Health-Economic Simulation of AI Triage

Riya Shet

A Monte Carlo framework that estimates whether an AI diagnostic-triage tool is worth funding. It runs synthetic patient cohorts through two care pathways and reports a full distribution of cost-effectiveness outcomes, not a single number.

Monte Carlo · Bayesian updating · ICER / QALYs · Sensitivity analysis · NHS reference costs · MIMIC-IV

Cost-effectiveness plane showing simulated incremental cost and QALY outcomes against willingness-to-pay thresholds

The question

Clinical AI is usually judged on accuracy: sensitivity, specificity, AUC. The question a funder actually asks is different. Does the tool save money and improve outcomes across a whole population? This project builds the machinery to answer that, using AI triage in first-seizure clinics as a worked example.

The model

I simulate 10,000 patient cohorts through two parallel pathways, standard care and AI-assisted triage, and compare them. Costs are drawn from Gamma distributions fitted to NHS reference costs; time-to-diagnosis follows LogNormal distributions grounded in the epilepsy literature; and the shapes of the hospital-pathway parameters come from MIMIC-IV records. To compare the two pathways fairly, each patient is routed through both using common random numbers, which cancels noise and sharpens the contrast.

Flow diagram of the standard-care pathway versus the AI-assisted triage pathway

Figure 1. The two pathways. Each simulated patient runs through both standard care and AI-assisted triage, so the difference in cost and outcome is measured patient by patient.

Bayesian updating

The AI tool does not replace the clinician; it shifts a belief. I model the tool's output as evidence that moves a clinician's prior probability of a diagnosis to a posterior, through Bayes' theorem. A vectorised version runs the same update across the whole cohort at simulation speed.

Prior to posterior belief shift produced by the AI tool's output via Bayes theorem

Figure 2. Prior to posterior. The AI output updates the clinician's belief, which then changes the downstream pathway the patient takes.

Cost-effectiveness

For each run I compute the incremental cost and the incremental quality-adjusted life years (QALYs), and combine them into an incremental cost-effectiveness ratio (ICER). Plotting every run on the cost-effectiveness plane, against the NICE willingness-to-pay thresholds, turns a single verdict into a cloud of outcomes (the cover figure). That cloud is the honest picture: it shows how often the tool is worth funding, not just whether the average run clears the bar.

What drives the result

A one-way sensitivity analysis varies each parameter in turn to see which ones move the cost-effectiveness most. The tornado diagram ranks them, which tells a commissioner where the uncertainty actually lives and which numbers are worth measuring better.

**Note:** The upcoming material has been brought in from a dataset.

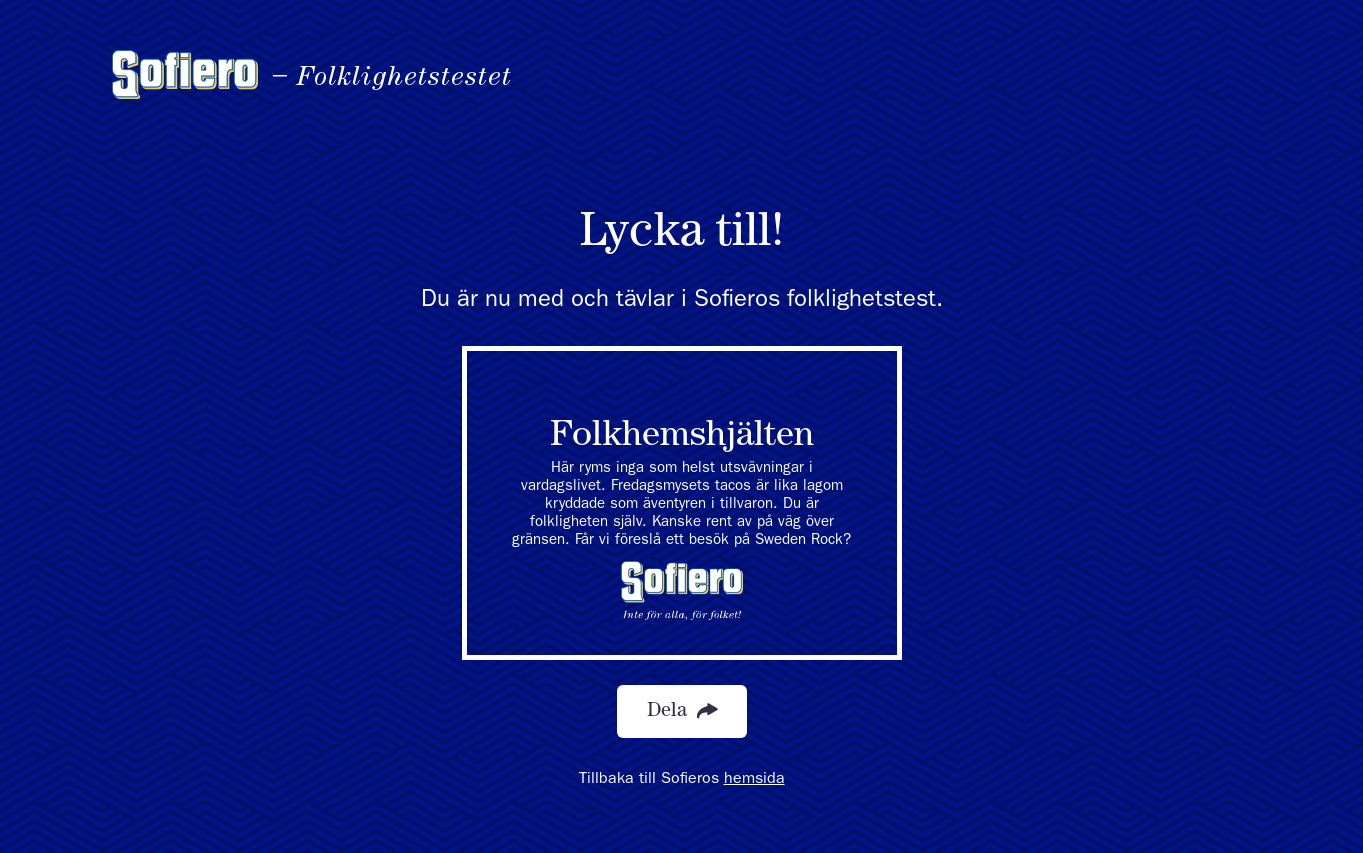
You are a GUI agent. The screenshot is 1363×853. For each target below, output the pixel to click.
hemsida (754, 780)
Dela (682, 711)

Tornado diagram ranking parameters by their influence on cost-effectiveness

Figure 3. One-way sensitivity analysis. The widest bars are the parameters the result depends on most.

Decision under uncertainty

The cost-effectiveness acceptability curve reads the simulation from a decision-maker's seat: at each willingness-to-pay threshold, what is the probability the tool is the cost-effective choice? That probability, rather than a single ICER, is what supports a funding decision.

Cost-effectiveness acceptability curve showing probability of cost-effectiveness across willingness-to-pay thresholds

Figure 4. The acceptability curve. It maps each willingness-to-pay threshold to the probability that the tool is the cost-effective option.

Status

The framework and code are complete and validated, with a fixed seed so every run reproduces. The current figures use synthetic placeholder parameters while the real MIMIC-IV extracts are integrated, so the numbers will move but the machinery will not. The full notebook and the data provenance are in the repository.